Friday, February 24, 2017

Seventeen Unknown Confederate Dead

First, a story. I drove down to Washington yesterday because I spent the morning in the field. So yesterday afternoon I was driving home, headed out Georgia Avenue toward the Beltway when my car started feeling weird, as if the brakes weren't releasing all the way. And then they locked up completely. With a maximum speed of about 2 mph, I fought my way from the center lane (6-lane road) to the outer lane and then into a gas station. This was about 4:30. The mechanic on duty looked at my brakes and said, "Your calipers are locked up. Probably need new ones. Can't get it done today." So I left my car to the kindness of strangers and headed home, hiking a mile to the Metro, riding that down to Union Station, catching a commuter train to my regular stop and getting one of my eldest son's friends to drive me home from there.
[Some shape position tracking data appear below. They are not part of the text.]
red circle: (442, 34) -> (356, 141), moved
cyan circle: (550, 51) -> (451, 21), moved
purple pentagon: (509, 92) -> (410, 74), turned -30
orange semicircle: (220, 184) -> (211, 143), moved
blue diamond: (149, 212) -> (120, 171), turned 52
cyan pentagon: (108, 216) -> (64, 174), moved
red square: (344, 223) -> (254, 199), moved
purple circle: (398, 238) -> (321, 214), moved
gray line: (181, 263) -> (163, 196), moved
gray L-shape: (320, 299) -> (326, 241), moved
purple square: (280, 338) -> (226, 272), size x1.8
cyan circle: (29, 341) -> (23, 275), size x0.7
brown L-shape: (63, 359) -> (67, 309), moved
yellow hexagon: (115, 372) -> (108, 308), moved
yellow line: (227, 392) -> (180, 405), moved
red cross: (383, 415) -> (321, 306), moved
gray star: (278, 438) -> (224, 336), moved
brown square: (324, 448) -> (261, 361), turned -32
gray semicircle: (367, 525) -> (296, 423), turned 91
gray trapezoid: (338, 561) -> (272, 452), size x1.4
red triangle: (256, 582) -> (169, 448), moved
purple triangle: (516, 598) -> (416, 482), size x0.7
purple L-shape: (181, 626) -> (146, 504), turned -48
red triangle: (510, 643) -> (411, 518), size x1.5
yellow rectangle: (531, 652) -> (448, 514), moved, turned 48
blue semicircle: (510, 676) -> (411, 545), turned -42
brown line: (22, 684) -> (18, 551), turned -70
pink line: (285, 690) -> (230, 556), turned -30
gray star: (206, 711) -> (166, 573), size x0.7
Today I trained in and then in the afternoon retraced my steps back to the garage. I decided to walk from the other direction, so I got off the Metro in Silver Spring and marched up Georgia Avenue. Walking by a nice but not really very old looking church, I was startled to come across this monument.

It says,
To the Memory of
Seventeen
Unknown
Confederate Dead
Who Fell in Front of
Washington, D.C.
July 12, 1864
By their Comrades
That was the fight we now know as the Battle of Fort Stevens, part of Jubal Early's Raid on Washington. The monument surprised me because I consider myself something of an expert on the Battle of Fort Stevens. I studied the surviving part of the battlefield for the Park Service and even wrote a brochure about it, which you can read here. But I never knew about this monument. It is not at the Battleground Cemetery, a Federal creation, but in an ordinary churchyard.

I consider this discovery recompense for all the trouble with my car.

2 comments:

leif said...

i wonder if the NPS will be head-scratching why so many downloads of the brochure ;-)

Michael said...

Leif - Well, they have two clicks from me to scratch over! Most excellent little discovery there.